Vitamin D and Diseases of Mineral Homeostasis: A Cyp24a1 R396W Humanized Preclinical Model of Infantile Hypercalcemia Type 1

Nutrients 2022, 14(15), 3221; https://doi.org/10.3390/nu14153221
by René St-Arnaud 1,2,3,4,*, Alice Arabian 1, Dila Kavame 1,2, Martin Kaufmann 5,6 and Glenville Jones 5
Reviewer 1:
Reviewer 2:
Nutrients 2022, 14(15), 3221; https://doi.org/10.3390/nu14153221
Submission received: 22 July 2022 / Revised: 3 August 2022 / Accepted: 4 August 2022 / Published: 6 August 2022

Round 1

Reviewer 1 Report

 

The authors report on a mouse model of Cyp24A1 mutation known to cause infantile hypercalcemia in humans

 

The model largely confirms human data but remarkably

-        The gene expression of cyp24a1 is very high

-        There is remaining  24.25D in serum

-        The severity of the disease is different when expressed in mice with different general background

 

The work is well described and interesting as can be expected from these groups

 

Based on human data: are heterozygous mice affected  or not?

Are there signs of extra renal calcifications?

Author Response

NOTE: cited line numbers refer to the version of the manuscript where all changes have been accepted (without tracking)

Reviewer 1

We thank the reviewer for his insightful comments that have allowed us to submit an improved revised manuscript.

Specific points:

1. Based on human data: are the heterozygous mice affected or not?

Reply: the reduced strength of the bone fracture repairing callus was the only phenotypic manifestation that we observed in heterozygous carriers of the mutation. This is now mentioned in the Discussion, lines 352-355 of the manuscript.

2. Are there signs of extra renal calcification?

Reply: we did not investigate for signs of extra renal calcification. This is now specified on lines 206-207 of the revised manuscript.

Reviewer 2 Report

Dear Authors,

congratulations for the quality of your paper and the accuracy of your datas. 

The only suggestions I have to propose are:

- Divide the discussion paragraph in Discussion/Conclusions 

- Is it necessary to write paragraph 2.8 in bold?

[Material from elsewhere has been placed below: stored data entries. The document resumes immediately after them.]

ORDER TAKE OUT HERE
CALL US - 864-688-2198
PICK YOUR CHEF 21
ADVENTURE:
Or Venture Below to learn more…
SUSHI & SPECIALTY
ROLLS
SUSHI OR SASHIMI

- Regarding lines 190, 208, 307, why are data not shown?

Best regards

Author Response

NOTE: cited line numbers refer to the version of the manuscript where all changes have been accepted (without tracking)

Reviewer 2:

We thank the reviewer for his positive and supportive review.

Specific points:

1. Divide the discussion paragraph in Discussion/Conclusions

Reply: we have added a section 5, Conclusions on lines 359-363 of the revised manuscript.

2. Is it necessary to write paragraph 2.8 in bold?

Reply: we apologize for this formatting error that escaped our proofreading prior to submission. This has been corrected and paragraph 2.8 is now unbolded.

3. Regarding lines 190, 208, 307, why are data not shown?

Reply: line 190 referred to genotyping data from the commercial supplier of the mice. We do not feel that the results contribute significantly to the study and have simply deleted the ‘not shown’ mention on this line.

Line 208: we have added the data as Supplementary Figure S1.

Line 307: we have added the data as Supplementary Figure S3.